Absolutely. He’s playing Jill Stein. He’s trying to take you g black voters from Biden. It’s disgusting. https://t.co/9tlAkn3JxU
— Debra Messing✍🏻 (@DebraMessing) July 5, 2020
The idea is that West, an outspoken Donald Trump supporter, is running as a Trump campaign Manchurian candidate to steal votes—specifically Black votes—away from Joe Biden. To be fair, there’s no confirmation beyond his late night tweet that West will actually run. But it’s not just racist to assume young Black voters would monolithically support West over Biden—it’s giving Democrats an out for a possible loss in November.
To date, Biden has run one of the quietest presidential campaigns in recent memory—partially out of necessity due to COVID-19, and partially by design to hide Biden’s flaws and let Trump’s failures eat up media attention. Criticism of Biden has waned as Trump sputters while dealing with a worsening pandemic, tanking economy, and ongoing racial justice protests. The latest Gallup poll clocked Trump with an abysmal 38 percent approval rating.

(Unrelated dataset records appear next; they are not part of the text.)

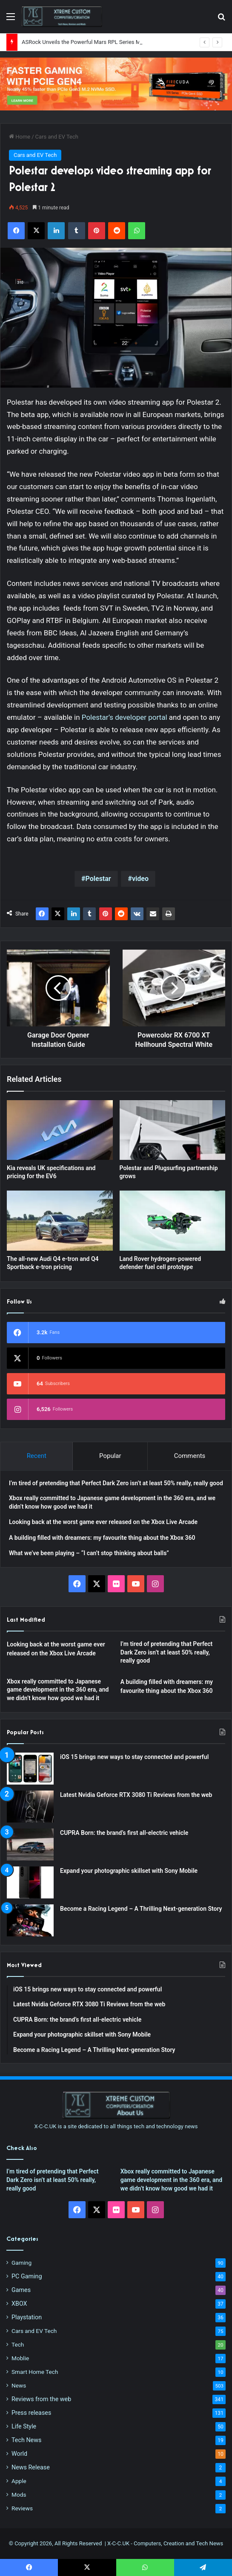 The width and height of the screenshot is (232, 2576). I want to click on CUPRA Born: the brand’s first all-electric vehicle, so click(124, 1832).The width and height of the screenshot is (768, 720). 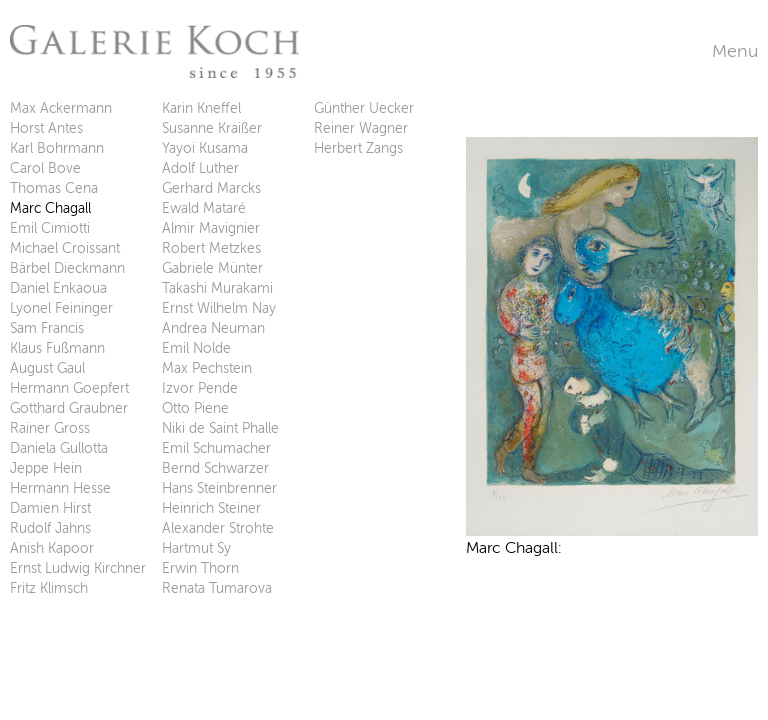 I want to click on Emil Nolde, so click(x=196, y=348).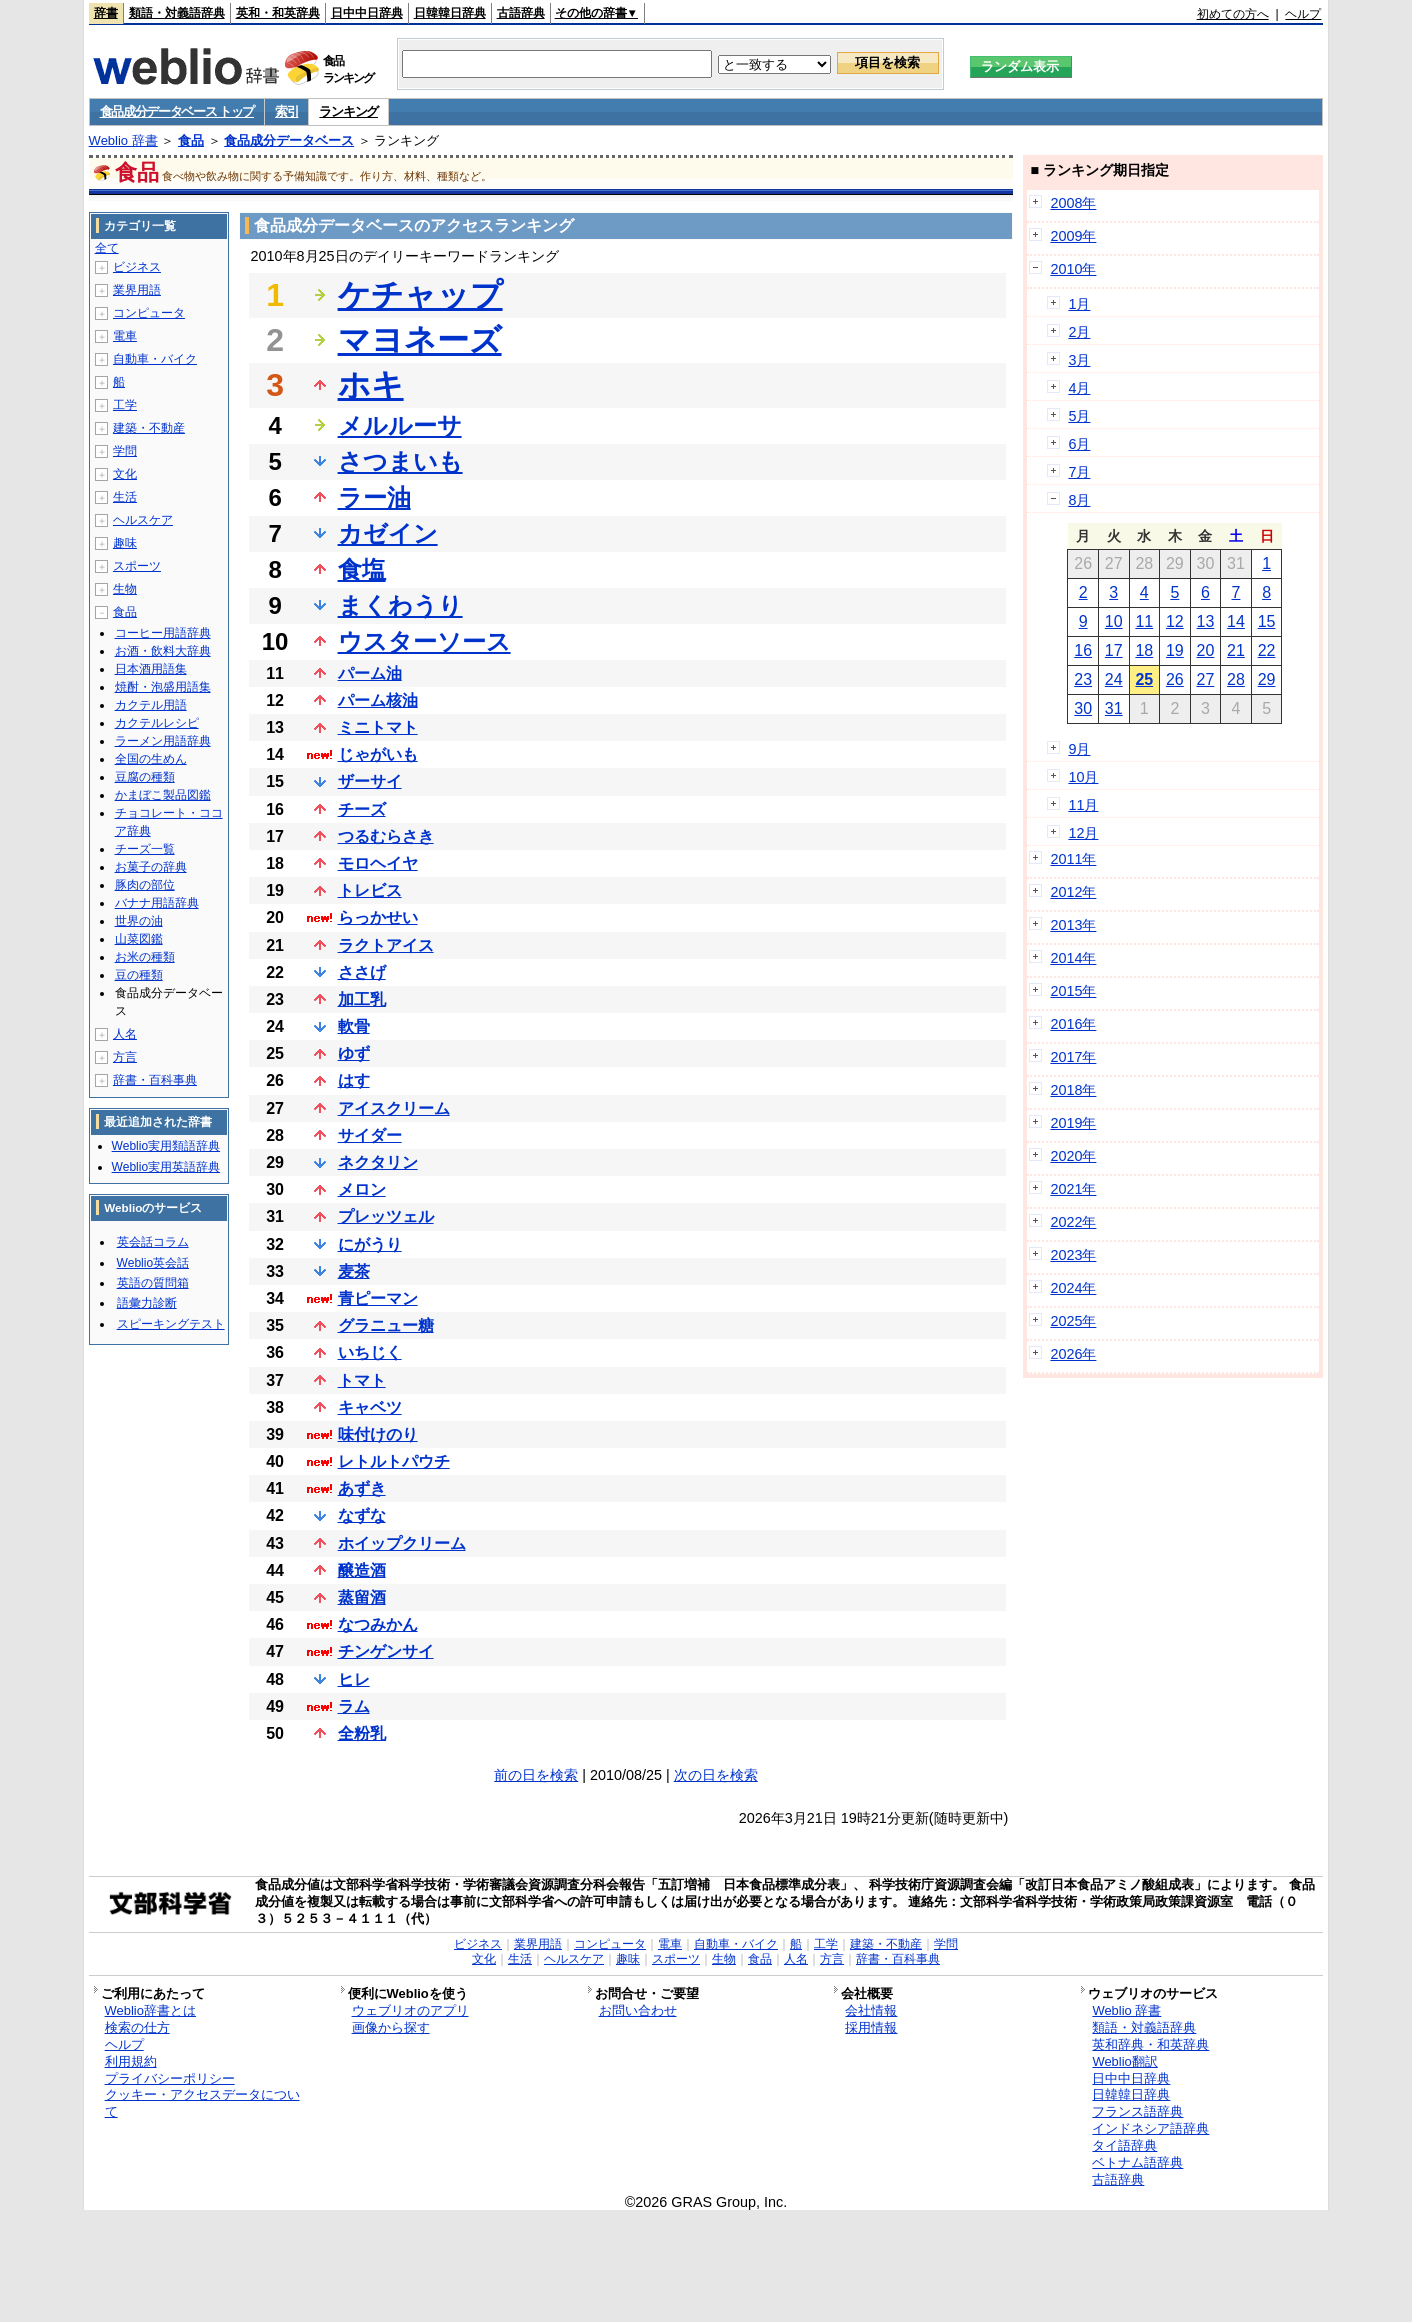 The height and width of the screenshot is (2322, 1412). Describe the element at coordinates (289, 140) in the screenshot. I see `食品成分データベース` at that location.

Still, as bad as Trump’s been, Biden’s (and Democrats’) shortcomings haven’t gone anywhere. As the election draws nearer, voters will be reminded of those flaws and Biden will be forced to overcome them. Hillary Clinton proved in 2016 that assuming certain people will vote for you won’t get it done. It’s up to Biden and his campaign to appeal to the voters they want, not shame them for their uncertainty or lack of support.
In theory, it shouldn’t be difficult for Biden to appeal to the young Black voters that Kanye will supposedly poach. Despite his troublingly conservative record on criminal justice and mass incarceration, he’s miles ahead of Trump on race almost by default. But assuming that’s enough is a recipe for disaster. Now is the perfect time for Biden to distinguish himself and propose sweeping criminal justice reform that includes significant police defunding and steps toward abolition. Anything short of that or other meaningful racial equity policies—like greater access to healthcare, federal jobs guarantees, and ending mass incarceration, to name a few—opens Biden up to attacks that he’s little more than a silent, complicit alternative to the abysmal status quo. It’s a presidential candidate and campaign’s job to appeal to voters, not assume they’ll show up no matter what—regardless of how historically bad the alternative is.
It’s more than fair to argue that a Kanye West presidential campaign would be little more than a stunt. But perhaps if it’s possible for your campaign to be derailed by a famous rapper making a vanity play, it isn’t that strong to begin with. Many of Biden’s supporters and sympathetic media have touted that his is the most progressive major party presidential campaign platform ever. Now would be a good time to show those words actually mean something.